Table 3. Changes in sensory characteristics of vacuum-packaged, boiled restructured buffalo meat rolls during refrigerator storage (4 ± 1°C).

	Storage period in days
Parameters	0	5	10	15	20	25	30	Overall mean	Total SEM (±)
Sensory attributes^a (n = 20)
Appearance and colour	7.1 ± 0.09^a	7.1 ± 0.04^a	7.0 ± 0.04^a	7.0 ± 0.04^a	6.8 ± 0.08^b	6.6 ± 0.04^b	6.5 ± 0.04^b	6.87	0.37
Flavour	7.0 ± 0.08^a	6.9 ± 0.08^a	6.8 ± 0.10^a	6.7 ± 0.08^b	6.6 ± 0.29^b	6.5 ± 0.04^b	6.0 ± 0.04^c	6.64	0.71
Juiciness	6.8 ± 0.06^a	6.7 ± 0.04^a	6.7 ± 0.06^a	6.6 ± 0.08^a	6.0 ± 0.10^b	5.8 ± 0.08^b	5.6 ± 0.04^b	6.31	0.46
Texture	6.9 ± 0.10^a	6.9 ± 0.12^a	6.4 ± 0.04^b	6.3 ± 0.10^b	6.2 ± 0.08^b	6.1 ± 0.04^b	5.8 ± 0.08^c	6.37	0.56
Over all acceptability	7.0 ± 0.06^a	6.9 ± 0.04^a	6.8 ± 0.11^a	6.2 ± 0.08^b	6.1 ± 0.10^b	6.2 ± 0.04^c	6.1 ± 0.08^c	6.47	0.51

SEM, standard error mean.

Note: Means bearing same superscripts row wise do not differ significantly (P < 0.01).
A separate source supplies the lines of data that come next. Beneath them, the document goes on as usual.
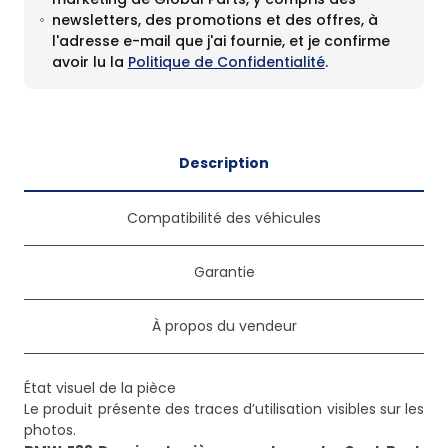
newsletters, des promotions et des offres, à
l'adresse e-mail que j'ai fournie, et je confirme
avoir lu la
Politique de Confidentialité
.
Description
Compatibilité des véhicules
Garantie
À propos du vendeur
État visuel de la pièce
Le produit présente des traces d’utilisation visibles sur les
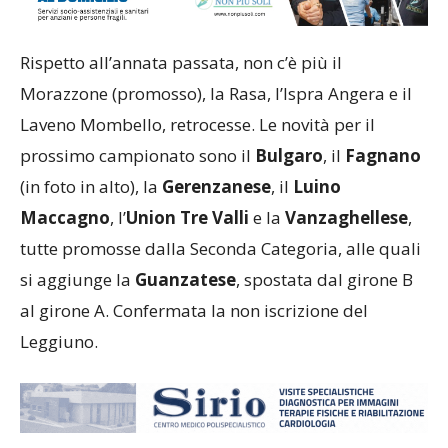
Rispetto all’annata passata, non c’è più il
Morazzone (promosso), la Rasa, l’Ispra Angera e il
Laveno Mombello, retrocesse. Le novità per il
prossimo campionato sono il
Bulgaro
, il
Fagnano
(in foto in alto), la
Gerenzanese
, il
Luino
Maccagno
, l’
Union Tre Valli
e la
Vanzaghellese
,
tutte promosse dalla Seconda Categoria, alle quali
si aggiunge la
Guanzatese
, spostata dal girone B
al girone A. Confermata la non iscrizione del
Leggiuno.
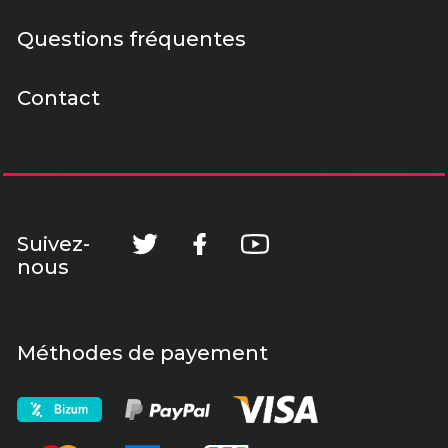
Questions fréquentes
Contact
Suivez-
nous
Méthodes de payement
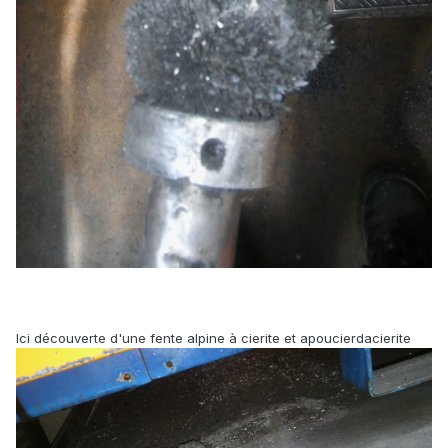
Ici découverte d'une fente alpine à cierite et apoucierdacierite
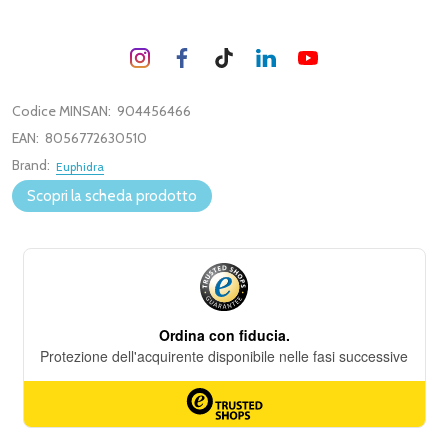
Codice MINSAN:
904456466
EAN:
8056772630510
Brand:
Euphidra
Scopri la scheda prodotto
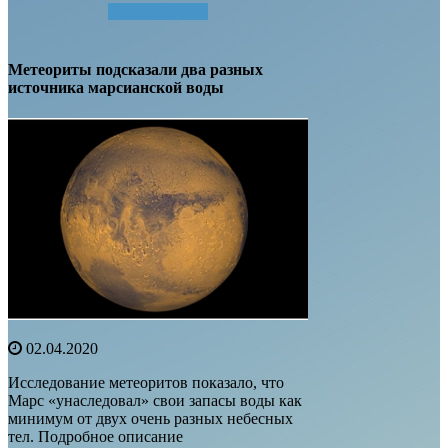
Читать далее...
Метеориты подсказали два разных
источника марсианской воды
02.04.2020
Исследование метеоритов показало, что
Марс «унаследовал» свои запасы воды как
минимум от двух очень разных небесных
тел. Подробное описание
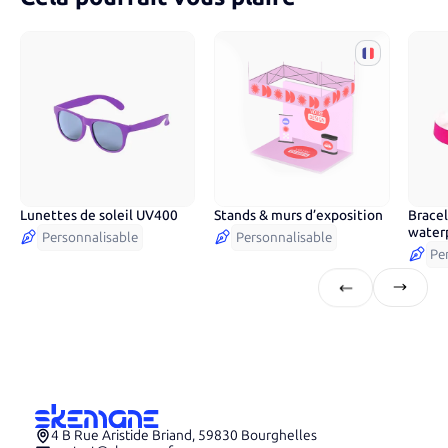
Lunettes de soleil UV400
Stands & murs d’exposition
Bracel
7
couleurs
12
c
water
Personnalisable
Personnalisable
Pe
4 B Rue Aristide Briand, 59830 Bourghelles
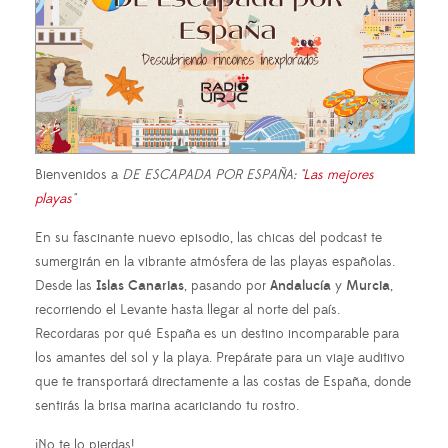
Bienvenidos a
DE ESCAPADA POR ESPAÑA: "
Las mejores
playas
"
En su fascinante nuevo episodio, las chicas del podcast te
sumergirán en la vibrante atmósfera de las playas españolas.
Desde las
Islas Canarias
, pasando por
Andalucía
y
Murcia
,
recorriendo el Levante hasta llegar al norte del país.
Recordaras por qué España es un destino incomparable para
los amantes del sol y la playa. Prepárate para un viaje auditivo
que te transportará directamente a las costas de España, donde
sentirás la brisa marina acariciando tu rostro.
¡No te lo pierdas!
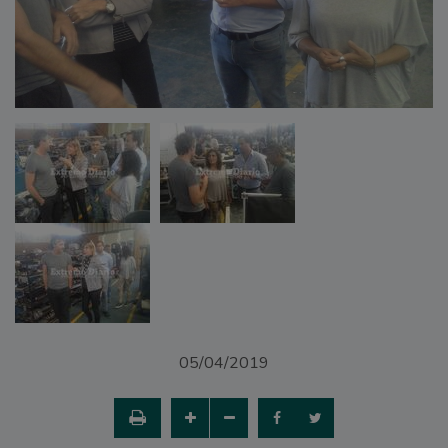
05/04/2019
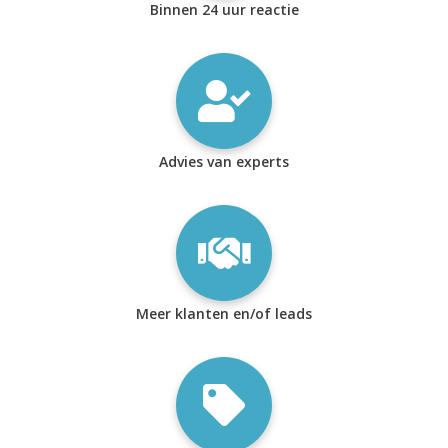
Binnen 24 uur reactie
Advies van experts
Meer klanten en/of leads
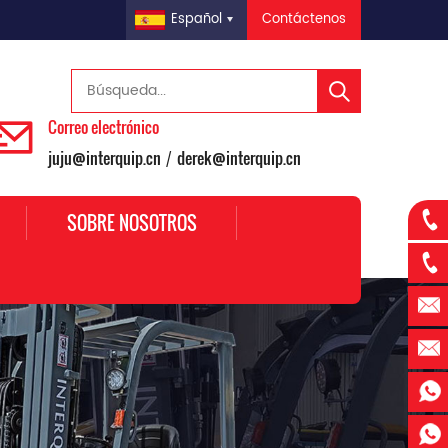
Contáctenos
Español
Correo electrónico
juju@interquip.cn
derek@interquip.cn
/
SOBRE NOSOTROS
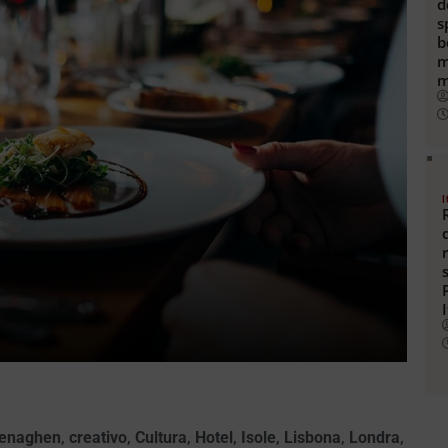
d
s
b
m
m
I
enaghen
,
creativo
,
Cultura
,
Hotel
,
Isole
,
Lisbona
,
Londra
,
n, number of observations.

^a Sensory attributes were evaluated on an 8-point descriptive scale (wherein 1 = extremely undesirable and 8 = extremely desirable).

Conclusions

Based on the above results, it can be concluded that vacuum packaging had definite advantage in preserving the sensory and microbial quality of boiled restructured buffalo meat rolls. The boiled restructured buffalo meat rolls had better acceptability up to 30 days of storage at 4 ± 1°C in PET/PE pouches under vacuum packaging condition.